TASK GOAL:
In the listing below, the lines starting at the line with "Нихера ж непонятно - кто это - Одноразовый" and ending at the line with "24 Luglio 2024" are to be output verbatim. Images stay out of the copy.

THE DATA:
◆ ◆ ◆

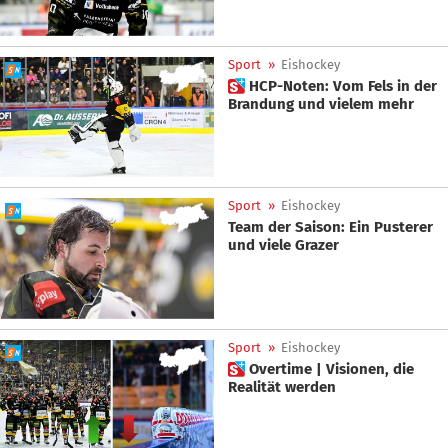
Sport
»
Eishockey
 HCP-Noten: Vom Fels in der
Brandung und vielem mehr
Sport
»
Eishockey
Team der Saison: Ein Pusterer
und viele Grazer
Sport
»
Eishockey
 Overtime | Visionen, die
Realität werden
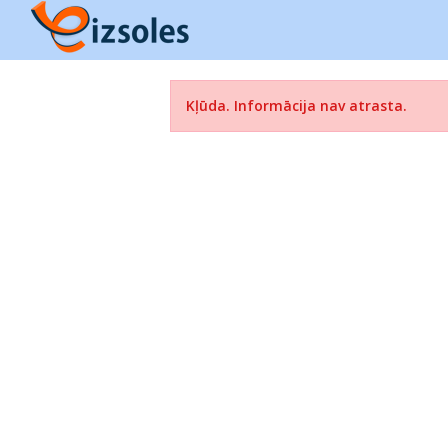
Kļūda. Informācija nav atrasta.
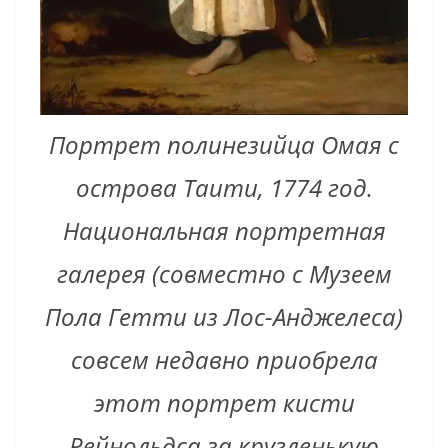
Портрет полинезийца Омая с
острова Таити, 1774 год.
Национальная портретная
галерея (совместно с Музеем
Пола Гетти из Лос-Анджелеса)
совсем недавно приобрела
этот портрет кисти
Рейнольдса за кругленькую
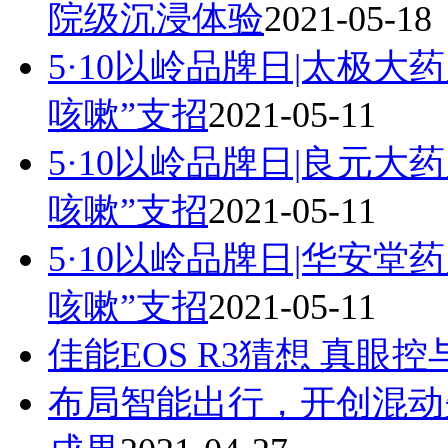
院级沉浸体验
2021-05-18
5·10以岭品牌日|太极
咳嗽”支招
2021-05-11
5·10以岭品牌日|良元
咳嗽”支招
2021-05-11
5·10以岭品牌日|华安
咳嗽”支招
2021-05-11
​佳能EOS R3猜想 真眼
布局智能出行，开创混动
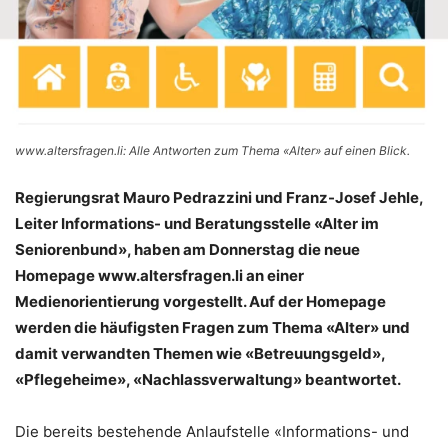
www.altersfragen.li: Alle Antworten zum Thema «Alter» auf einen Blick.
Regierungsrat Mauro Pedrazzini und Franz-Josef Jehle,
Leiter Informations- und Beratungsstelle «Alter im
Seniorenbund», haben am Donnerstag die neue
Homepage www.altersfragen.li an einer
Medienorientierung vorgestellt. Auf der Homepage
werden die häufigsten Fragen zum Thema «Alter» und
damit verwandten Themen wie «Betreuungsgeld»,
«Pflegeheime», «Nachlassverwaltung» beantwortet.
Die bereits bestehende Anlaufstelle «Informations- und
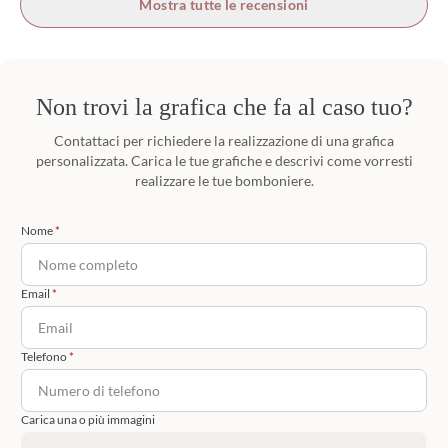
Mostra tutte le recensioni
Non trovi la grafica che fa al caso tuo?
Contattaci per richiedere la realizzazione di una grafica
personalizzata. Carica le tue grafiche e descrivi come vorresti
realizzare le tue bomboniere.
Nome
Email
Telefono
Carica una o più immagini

◆ ◆ ◆

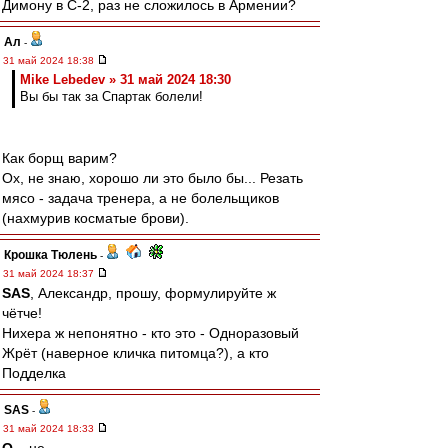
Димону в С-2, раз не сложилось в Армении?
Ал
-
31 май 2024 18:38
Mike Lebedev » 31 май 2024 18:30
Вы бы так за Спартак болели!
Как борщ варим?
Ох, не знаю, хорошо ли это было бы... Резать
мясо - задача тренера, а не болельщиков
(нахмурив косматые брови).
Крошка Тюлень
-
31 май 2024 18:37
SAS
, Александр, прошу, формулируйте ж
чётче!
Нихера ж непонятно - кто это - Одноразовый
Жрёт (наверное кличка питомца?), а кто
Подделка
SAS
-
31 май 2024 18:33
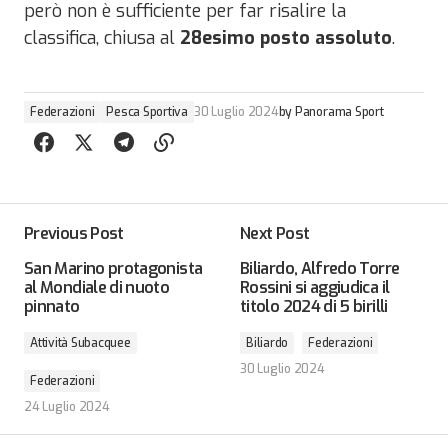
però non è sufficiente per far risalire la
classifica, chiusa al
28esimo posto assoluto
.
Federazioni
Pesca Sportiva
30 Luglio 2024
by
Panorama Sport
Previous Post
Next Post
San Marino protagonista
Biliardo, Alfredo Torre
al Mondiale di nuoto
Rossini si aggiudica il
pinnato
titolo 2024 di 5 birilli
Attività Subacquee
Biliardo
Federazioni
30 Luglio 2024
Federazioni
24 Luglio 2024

◆ ◆ ◆

EXPECTED OUTPUT:
Нихера ж непонятно - кто это - Одноразовый
Жрёт (наверное кличка питомца?), а кто
Подделка
SAS
-
31 май 2024 18:33
però non è sufficiente per far risalire la
classifica, chiusa al
28esimo posto assoluto
.
Federazioni
Pesca Sportiva
30 Luglio 2024
by
Panorama Sport
Previous Post
Next Post
San Marino protagonista
Biliardo, Alfredo Torre
al Mondiale di nuoto
Rossini si aggiudica il
pinnato
titolo 2024 di 5 birilli
Attività Subacquee
Biliardo
Federazioni
30 Luglio 2024
Federazioni
24 Luglio 2024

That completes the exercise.